🤖 AI Summary
This work addresses the problem of personalized and generalizable household object rearrangement without explicit instructions, by implicitly learning user preferences from environmental context. To this end, we introduce PARSEC—the first benchmark for preference-aware rearrangement—comprising 110K crowdsourced samples, 93 object categories, and 15 distinct environments. We propose ContextSortLM, a novel architecture that pioneers preference-adaptive modeling via joint integration of historical and current scene contexts, featuring a scene-encoding–preference-alignment module and a multi-source context fusion inference mechanism. Additionally, we establish a crowdsourcing-driven preference evaluation protocol. Experiments demonstrate that our method significantly outperforms baselines in target-user arrangement reproduction and ranks among the top two in human evaluations across three unseen environments. Ablations validate the efficacy of multi-context modeling, while analysis reveals key challenges in cross-environment semantic transfer.
📝 Abstract
Object rearrangement is a key task for household robots requiring personalization without explicit instructions, meaningful object placement in environments occupied with objects, and generalization to unseen objects and new environments. To facilitate research addressing these challenges, we introduce PARSEC, an object rearrangement benchmark for learning user organizational preferences from observed scene context to place objects in a partially arranged environment. PARSEC is built upon a novel dataset of 110K rearrangement examples crowdsourced from 72 users, featuring 93 object categories and 15 environments. We also propose ContextSortLM, an LLM-based rearrangement model that places objects in partially arranged environments by adapting to user preferences from prior and current scene context while accounting for multiple valid placements. We evaluate ContextSortLM and existing personalized rearrangement approaches on the PARSEC benchmark and complement these findings with a crowdsourced evaluation of 108 online raters ranking model predictions based on alignment with user preferences.
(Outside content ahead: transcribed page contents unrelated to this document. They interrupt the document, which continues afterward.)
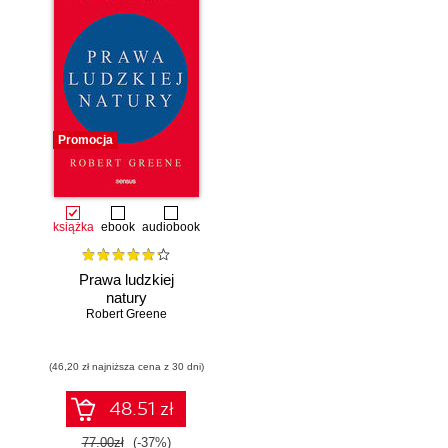
Promocja
książka
ebook
audiobook
Prawa ludzkiej
natury
Robert Greene
(46,20 zł najniższa cena z 30 dni)
48.51 zł
77.00zł
(-37%)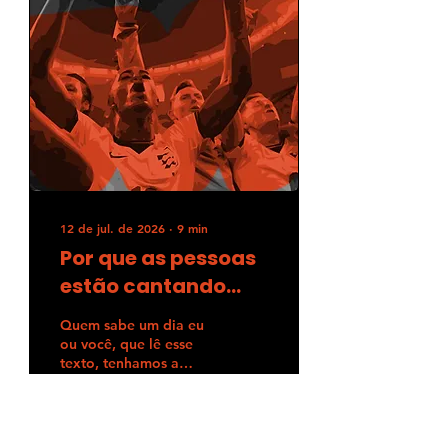
12 de jul. de 2026
∙
9
min
Por que as pessoas
estão cantando
Wonderwall e Sweet
Quem sabe um dia eu
Caroline na Copa?
ou você, que lê esse
texto, tenhamos a
chance de estar nas
arquibancadas de um
jogo da Inglaterra na
Copa do Mundo.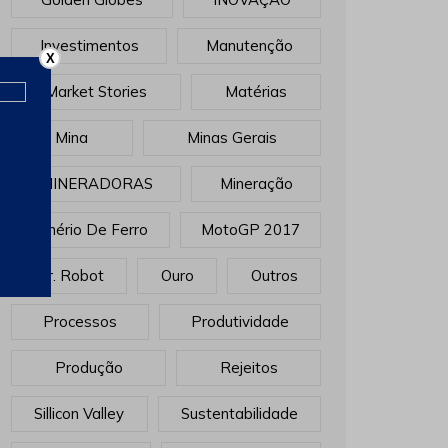
Investimentos
Manutenção
X
Market Stories
Matérias
Mina
Minas Gerais
MINERADORAS
Mineração
Minério De Ferro
MotoGP 2017
Mr. Robot
Ouro
Outros
Processos
Produtividade
Produção
Rejeitos
Sillicon Valley
Sustentabilidade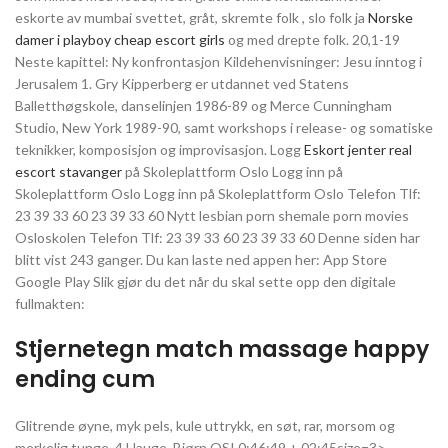
eskorte av mumbai svettet, gråt, skremte folk , slo folk ja
Norske
damer i playboy cheap escort girls
og med drepte folk. 20,1-19
Neste kapittel: Ny konfrontasjon Kildehenvisninger: Jesu inntog i
Jerusalem 1. Gry Kipperberg er utdannet ved Statens
Balletthøgskole, danselinjen 1986-89 og Merce Cunningham
Studio, New York 1989-90, samt workshops i release- og somatiske
teknikker, komposisjon og improvisasjon. Logg
Eskort jenter real
escort stavanger
på Skoleplattform Oslo Logg inn på
Skoleplattform Oslo Logg inn på Skoleplattform Oslo Telefon Tlf:
23 39 33 60 23 39 33 60 Nytt lesbian porn shemale porn movies
Osloskolen Telefon Tlf: 23 39 33 60 23 39 33 60 Denne siden har
blitt vist 243 ganger. Du kan laste ned appen her: App Store
Google Play Slik gjør du det når du skal sette opp den digitale
fullmakten:
Stjernetegn match massage happy
ending cum
Glitrende øyne, myk pels, kule uttrykk, en søt, rar, morsom og
merkelig tunge. 4 Hauge, Bjørn OSI 0:46:49 + 02:45size=3>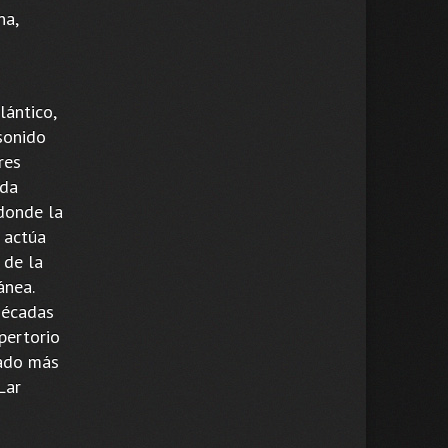
na,
lántico,
 sonido
res
nda
 donde la
 actúa
 de la
ánea.
décadas
epertorio
tado más
Lar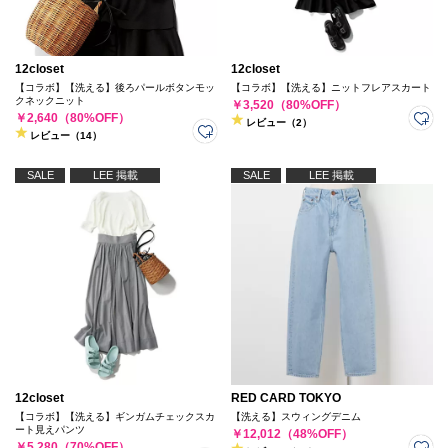
12closet
12closet
【コラボ】【洗える】後ろパールボタンモッ
【コラボ】【洗える】ニットフレアスカート
クネックニット
￥3,520（80%OFF）
￥2,640（80%OFF）
レビュー（2）
レビュー（14）
SALE
LEE 掲載
SALE
LEE 掲載
12closet
RED CARD TOKYO
【コラボ】【洗える】ギンガムチェックスカ
【洗える】スウィングデニム
ート見えパンツ
￥12,012（48%OFF）
￥5,280（70%OFF）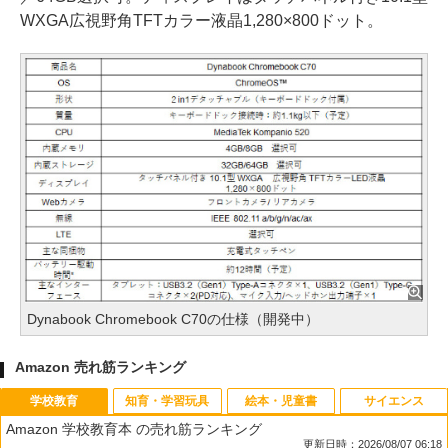
WXGA広視野角TFTカラー液晶1,280×800ドット。
Dynabook Chromebook C70の仕様（開発中）
Amazon 売れ筋ランキング
学校教育
知育・学習玩具
絵本・児童書
サイエンス
Amazon 学校教育本 の売れ筋ランキング
更新日時：2026/08/07 06:18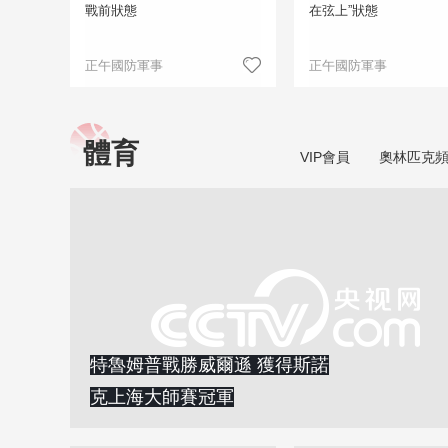
戰前狀態
在弦上”狀態
正午國防軍事
正午國防軍事
體育
VIP會員
奧林匹克
特魯姆普戰勝威爾遜 獲得斯諾
克上海大師賽冠軍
Our results indicate that personalized rearrangement models leveraging multiple scene context sources perform better than models relying on a single context source. Moreover, ContextSortLM outperforms other models in placing objects to replicate the target user's arrangement and ranks among the top two in all three environment categories, as rated by online evaluators. Importantly, our evaluation highlights challenges associated with modeling environment semantics across different environment categories and provides recommendations for future work.